TOUDOU JINPACHI: Heh! This picture of a mountain and a crown at the center of the shirt… It’s the perfect representation of King of the Mountain! As the mountain god, this T-shirt suits me!
MAKISHIMA YUUSUKE: Huh? This mark was a mountain and a crown?
TOUDOU JINPACHI: You didn’t know that? Then what on earth made you decide on this T-shirt?
MAKISHIMA YUUSUKE: The designs of the right and left sleeves are different, which is cool!
TOUDOU JINPACHI/MAKISHIMA YUUSUKE: ……
MAKISHIMA YUUSUKE: Since we chose the same T-shirt, it’s another draw.
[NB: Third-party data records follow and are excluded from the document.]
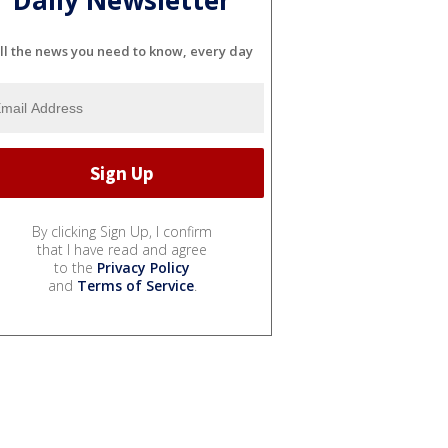
ll the news you need to know, every day
By clicking Sign Up, I confirm
that I have read and agree
to the
Privacy Policy
and
Terms of Service
.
TOUDOU JINPACHI: There’s no helping it then. Our next contest will definitel–… Huh?
MAKISHIMA YUUSUKE: I… get the feeling that we’re being glared at…
TOUDOU JINPACHI: No, it’s not your imagination… The store employees are clearly glaring daggers at the two of us…
TOUDOU JINPACHI/MAKISHIMA YUUSUKE: W–We’re sorry! (sho)
X X X
MAKISHIMA YUUSUKE: Why did I have to get the same T-shirt as you!
TOUDOU JINPACHI: There was no other choice! They didn’t look like they would let us leave until we bought something first.
MAKISHIMA YUUSUKE: I guess I can’t blame them, after all the clothes we tried on and how we dragged other customers into it..
TOUDOU JINPACHI: All right then! Next time, I’ll choose clothes for you, Maki-chan! How’s that for an idea?
MAKISHIMA YUUSUKE: Absolutely not.
TOUDOU JINPACHI: Wahahaha! Don’t be modest, Maki-chan!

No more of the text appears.